You mentioned several lifestyle factors related to cancer, such as diet and sleep. Are they as important as genetics?
Environmental factors clearly play a role. There have been studies in the USA that look at the participants’ zip code. Depending where a person lives, their risk of getting cancer is higher due to environmental exposure. There is so much we don’t yet know about how environmental pollutants, diet, or secondary smoking contribute to cancer risk.
FAPESP and the Ludwig Institute made an important contribution to science with the Cancer Genome Project. Would a similar partnership be possible in the future? In which area?
FAPESP and Ludwig really made a big impact, not only here, but all over the world with their analysis of the cancer transcriptome.

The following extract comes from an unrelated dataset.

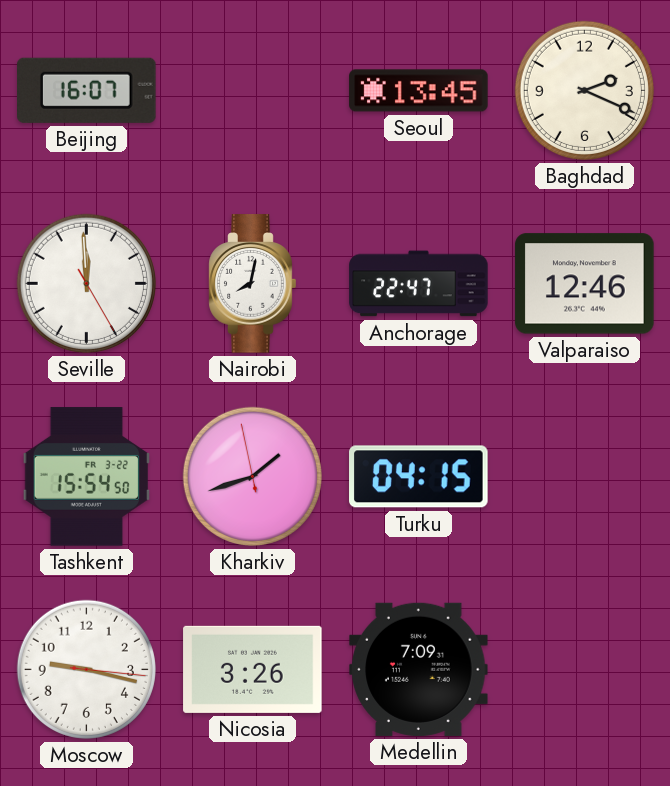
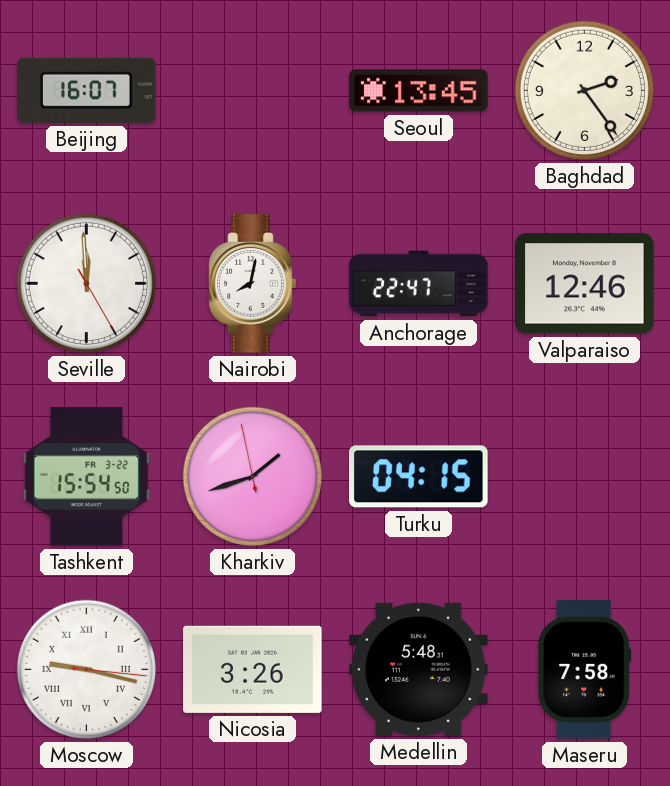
Baghdad: 2:19 -> 2:24
Moscow numerals: Arabic -> Roman
Medellin: 7:09 -> 5:48
Maseru: none -> 7:58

I look forward to this partnership continuing. Gathering ideas from different corners of the world is really important. No one place is going to solve such a big problem alone. We are discussing possibilities.
Could you tell us anything about what the biggest problems are?
Infectious diseases have always been a major problem in Brazil and there are people working with the microbiome. There could be a connection between microbial science, cancer, and immunology. We can all think together. Maybe we could start with research fellows or scholarship holders working together on joint projects and exploring the opportunities, and then committing to a big project.